Hallo liebe Teichgemeinde!
Mich interessiert warum sich manche Fische im Laufe der Zeit farblich verändern. 

Beispiel 1:
Einer unsere Shiro Utsuri hat so nach und nach eine gelbe Zeichnung in Form von einem  "Y" an der Flanke bekommen. Die Entwicklung dauerte ungefähr 4 Wochen. Dann hatte er diese gelbe Verfärbung und nun, weitere 5 Wochen später, ist sie wieder weg. Der Fisch ist schon über 1 Jahr in unserem Teich.
Mir fehlt jegliche Idee woran das liegen kann.

Beispiel 2: 
Vor 2 Wochen haben wir einen Neuzugang bekommen.
Dieser Fisch mit hauptsächlich schwarz-weißer Färbung verändert jetzt die schwarzen "Flecken" ins rötliche. Zur Zeit sieht es aus, als wenn er/sie rostet!

Kann das an den für ihn anderen Wasserwerten oder am Futter liegen?

Alle anderen Fische verändern sich nicht!

Ich bin gespannt auf Eure Erklärungen!

Vielen Dank!

             Günni


----------



## Koi-Uwe (10. Juli 2009)

*AW: Wieso verfärben sich manche Fische (Koi)?*

Hallo Günni,
der Hauptgrund liegt in der Qualität der Koi, aber auch Futter und auch die Wasserwerte spielen eine Rolle. 
Natürlich mischt die Natur da auch Kräftig mit, nicht ohne Grund kosten Nisai und Sansai deutlich mehr wie die jährigen Tosai, weil dort sie Selektion noch einmal Gnadenlos Zuschlägt. (Die guten ins Töpfchen, die schlechten ins Kröpfchen, oder wie war das nochmal ?).
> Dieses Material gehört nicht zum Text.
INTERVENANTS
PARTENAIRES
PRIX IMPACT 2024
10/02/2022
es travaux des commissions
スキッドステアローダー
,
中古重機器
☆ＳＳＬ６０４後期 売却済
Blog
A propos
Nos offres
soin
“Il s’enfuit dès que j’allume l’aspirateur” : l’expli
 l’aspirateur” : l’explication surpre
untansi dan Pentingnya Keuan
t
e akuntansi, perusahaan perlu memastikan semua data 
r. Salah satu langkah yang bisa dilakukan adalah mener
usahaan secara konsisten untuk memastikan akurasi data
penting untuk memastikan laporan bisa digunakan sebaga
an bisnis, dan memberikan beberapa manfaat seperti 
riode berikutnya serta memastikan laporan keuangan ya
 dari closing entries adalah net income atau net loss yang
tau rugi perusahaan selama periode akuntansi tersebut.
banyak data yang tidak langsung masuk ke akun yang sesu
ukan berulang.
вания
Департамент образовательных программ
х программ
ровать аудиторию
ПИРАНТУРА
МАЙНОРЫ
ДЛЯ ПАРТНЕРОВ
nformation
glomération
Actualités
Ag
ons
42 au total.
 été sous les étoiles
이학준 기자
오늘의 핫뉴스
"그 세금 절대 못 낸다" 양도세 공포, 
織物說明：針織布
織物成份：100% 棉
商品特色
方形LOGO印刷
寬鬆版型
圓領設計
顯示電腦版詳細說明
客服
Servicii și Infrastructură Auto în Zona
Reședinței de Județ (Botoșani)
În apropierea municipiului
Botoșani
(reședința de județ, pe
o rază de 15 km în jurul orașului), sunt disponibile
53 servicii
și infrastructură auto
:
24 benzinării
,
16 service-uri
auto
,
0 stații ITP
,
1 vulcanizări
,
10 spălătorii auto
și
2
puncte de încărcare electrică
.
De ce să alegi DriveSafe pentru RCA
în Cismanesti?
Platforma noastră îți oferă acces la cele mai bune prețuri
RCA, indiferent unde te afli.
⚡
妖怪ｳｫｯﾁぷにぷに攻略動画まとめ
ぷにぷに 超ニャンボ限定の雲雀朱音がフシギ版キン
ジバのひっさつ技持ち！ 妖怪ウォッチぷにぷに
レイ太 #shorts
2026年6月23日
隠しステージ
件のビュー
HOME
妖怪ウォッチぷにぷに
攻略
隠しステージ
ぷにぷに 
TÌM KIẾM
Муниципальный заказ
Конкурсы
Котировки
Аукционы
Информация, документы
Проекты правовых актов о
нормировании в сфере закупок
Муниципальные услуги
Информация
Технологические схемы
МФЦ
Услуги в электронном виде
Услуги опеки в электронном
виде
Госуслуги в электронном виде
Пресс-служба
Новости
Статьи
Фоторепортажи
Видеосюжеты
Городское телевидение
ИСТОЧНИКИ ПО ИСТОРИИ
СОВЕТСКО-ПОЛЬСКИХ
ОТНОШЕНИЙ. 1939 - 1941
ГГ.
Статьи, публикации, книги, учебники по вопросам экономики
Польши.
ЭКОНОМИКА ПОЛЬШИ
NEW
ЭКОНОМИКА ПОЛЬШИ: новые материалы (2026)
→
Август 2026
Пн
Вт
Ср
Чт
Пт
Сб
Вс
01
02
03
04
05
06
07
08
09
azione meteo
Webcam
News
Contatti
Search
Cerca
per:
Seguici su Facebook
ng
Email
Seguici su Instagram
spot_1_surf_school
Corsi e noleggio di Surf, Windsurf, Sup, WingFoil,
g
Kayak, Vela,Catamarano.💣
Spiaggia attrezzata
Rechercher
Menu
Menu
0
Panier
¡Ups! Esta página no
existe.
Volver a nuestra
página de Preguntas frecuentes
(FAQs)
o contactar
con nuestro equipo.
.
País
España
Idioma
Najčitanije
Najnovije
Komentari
Und dann ist da noch der Mythos vom Tategoi, bei dem man auch richtig auf die __ Nase fallen kann


----------



## zAiMoN (10. Juli 2009)

*AW: Wieso verfärben sich manche Fische (Koi)?*

wie groß sind die beiden denn ? und wie groß die anderen? 

das is doch die sache das die großen teuren so teuer sind weil sie bei der größe und in dem alter sich nicht mehr groß verändern , bei kleinen isses ja so das sie noch das ganze fischleben verfärben und man so am anfang nicht weiß wie die farbe / muster sich verändern wird , also ein überraschungsei 

also eine sache der qualität wie uwe schon sagte und die haltung (futter,usw.)


gruß simon


----------